- _PROBLEM DETAILS_: For each entry below, please return its exact wording and leave out any picture.

- _RECORDS SHOWN_:
....

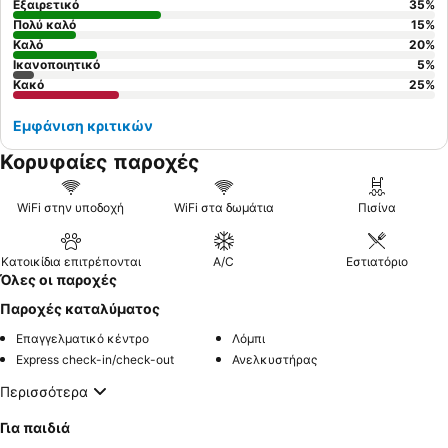
Εξαιρετικό
35
%
Πολύ καλό
15
%
Καλό
20
%
Ικανοποιητικό
5
%
Κακό
25
%
Εμφάνιση κριτικών
Κορυφαίες παροχές
WiFi στην υποδοχή
WiFi στα δωμάτια
Πισίνα
Κατοικίδια επιτρέπονται
A/C
Εστιατόριο
Όλες οι παροχές
Παροχές καταλύματος
Επαγγελματικό κέντρο
Λόμπι
Express check-in/check-out
Ανελκυστήρας
Περισσότερα
Για παιδιά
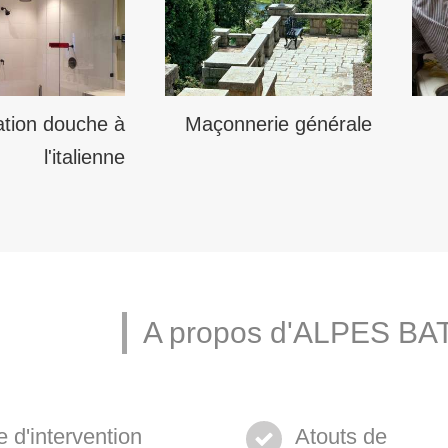
lation douche à
Maçonnerie générale
l'italienne
A propos d'ALPES B
 d'intervention
Atouts de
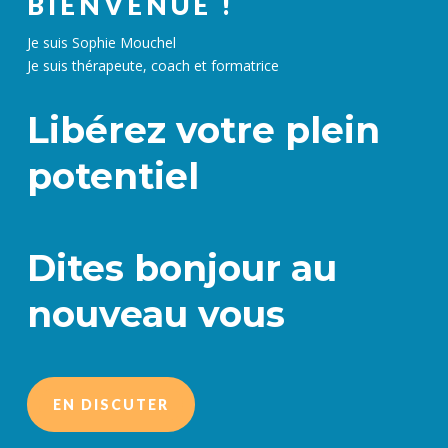
BIENVENUE !
Je suis Sophie Mouchel
Je suis thérapeute, coach et formatrice
Libérez votre plein
potentiel
Dites bonjour au
nouveau vous
EN DISCUTER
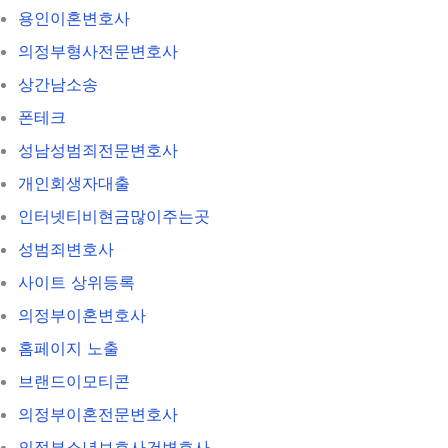
용인이혼변호사
의정부형사전문변호사
상간남소송
폰테크
성남성범죄전문변호사
개인회생자대출
인터넷티비현금많이주는곳
성범죄변호사
사이트 상위등록
의정부이혼변호사
홈페이지 노출
브랜드이모티콘
의정부이혼전문변호사
의정부소년보호사건변호사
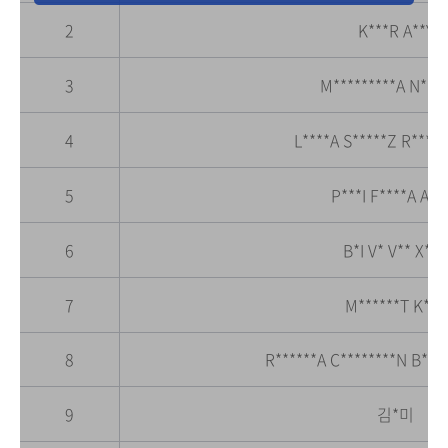
2
K***R A**Y
3
M*********A N***
4
L****A S*****Z R***E 
5
P***I F****A A***
6
B*I V* V** X**
7
M******T K**R
8
R******A C********N B****
9
김*미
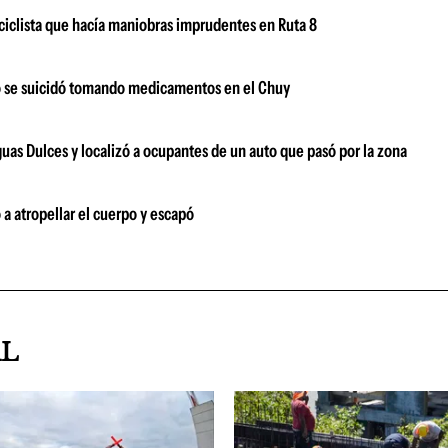
ciclista que hacía maniobras imprudentes en Ruta 8
o se suicidó tomando medicamentos en el Chuy
guas Dulces y localizó a ocupantes de un auto que pasó por la zona
 a atropellar el cuerpo y escapó
AL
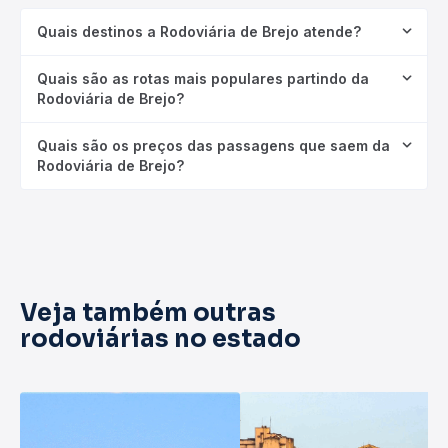
Quais destinos a Rodoviária de Brejo atende?
Quais são as rotas mais populares partindo da
Rodoviária de Brejo?
Quais são os preços das passagens que saem da
Rodoviária de Brejo?
Veja também outras
rodoviárias no estado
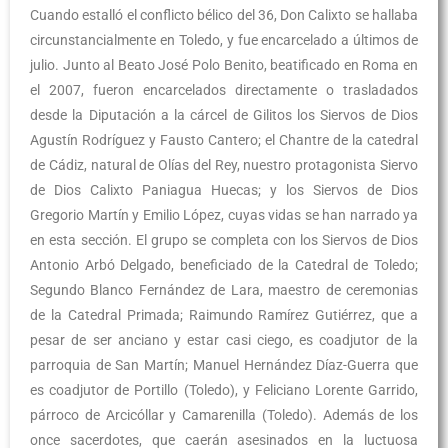
Cuando estalló el conflicto bélico del 36, Don Calixto se hallaba
circunstancialmente en Toledo, y fue encarcelado a últimos de
julio. Junto al Beato José Polo Benito, beatificado en Roma en
el 2007, fueron encarcelados directamente o trasladados
desde la Diputación a la cárcel de Gilitos los Siervos de Dios
Agustín Rodríguez y Fausto Cantero; el Chantre de la catedral
de Cádiz, natural de Olías del Rey, nuestro protagonista Siervo
de Dios Calixto Paniagua Huecas; y los Siervos de Dios
Gregorio Martín y Emilio López, cuyas vidas se han narrado ya
en esta sección. El grupo se completa con los Siervos de Dios
Antonio Arbó Delgado, beneficiado de la Catedral de Toledo;
Segundo Blanco Fernández de Lara, maestro de ceremonias
de la Catedral Primada; Raimundo Ramírez Gutiérrez, que a
pesar de ser anciano y estar casi ciego, es coadjutor de la
parroquia de San Martín; Manuel Hernández Díaz-Guerra que
es coadjutor de Portillo (Toledo), y Feliciano Lorente Garrido,
párroco de Arcicóllar y Camarenilla (Toledo). Además de los
once sacerdotes, que caerán asesinados en la luctuosa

....

- _RESPONSE_:
Εξαιρετικό
35
%
Πολύ καλό
15
%
Καλό
20
%
Ικανοποιητικό
5
%
Κακό
25
%
Εμφάνιση κριτικών
Κορυφαίες παροχές
WiFi στην υποδοχή
WiFi στα δωμάτια
Πισίνα
Κατοικίδια επιτρέπονται
A/C
Εστιατόριο
Όλες οι παροχές
Παροχές καταλύματος
Επαγγελματικό κέντρο
Λόμπι
Express check-in/check-out
Ανελκυστήρας
Περισσότερα
Για παιδιά
lation douche à
Maçonnerie générale
l'italienne
A propos d'ALPES B
 d'intervention
Atouts de
BIENVENUE !
Je suis Sophie Mouchel
Je suis thérapeute, coach et formatrice
Libérez votre plein
potentiel
Dites bonjour au
nouveau vous
EN DISCUTER
용인이혼변호사
의정부형사전문변호사
상간남소송
폰테크
성남성범죄전문변호사
개인회생자대출
인터넷티비현금많이주는곳
성범죄변호사
사이트 상위등록
의정부이혼변호사
홈페이지 노출
브랜드이모티콘
의정부이혼전문변호사
의정부소년보호사건변호사
2
K***R A**Y
3
M*********A N***
4
L****A S*****Z R***E 
5
P***I F****A A***
6
B*I V* V** X**
7
M******T K**R
8
R******A C********N B****
9
김*미
ciclista que hacía maniobras imprudentes en Ruta 8
o se suicidó tomando medicamentos en el Chuy
guas Dulces y localizó a ocupantes de un auto que pasó por la zona
 a atropellar el cuerpo y escapó
AL
Quais destinos a Rodoviária de Brejo atende?
Quais são as rotas mais populares partindo da
Rodoviária de Brejo?
Quais são os preços das passagens que saem da
Rodoviária de Brejo?
Veja também outras
rodoviárias no estado
Cuando estalló el conflicto bélico del 36, Don Calixto se hallaba
circunstancialmente en Toledo, y fue encarcelado a últimos de
julio. Junto al Beato José Polo Benito, beatificado en Roma en
el 2007, fueron encarcelados directamente o trasladados
desde la Diputación a la cárcel de Gilitos los Siervos de Dios
Agustín Rodríguez y Fausto Cantero; el Chantre de la catedral
de Cádiz, natural de Olías del Rey, nuestro protagonista Siervo
de Dios Calixto Paniagua Huecas; y los Siervos de Dios
Gregorio Martín y Emilio López, cuyas vidas se han narrado ya
en esta sección. El grupo se completa con los Siervos de Dios
Antonio Arbó Delgado, beneficiado de la Catedral de Toledo;
Segundo Blanco Fernández de Lara, maestro de ceremonias
de la Catedral Primada; Raimundo Ramírez Gutiérrez, que a
pesar de ser anciano y estar casi ciego, es coadjutor de la
parroquia de San Martín; Manuel Hernández Díaz-Guerra que
es coadjutor de Portillo (Toledo), y Feliciano Lorente Garrido,
párroco de Arcicóllar y Camarenilla (Toledo). Además de los
once sacerdotes, que caerán asesinados en la luctuosa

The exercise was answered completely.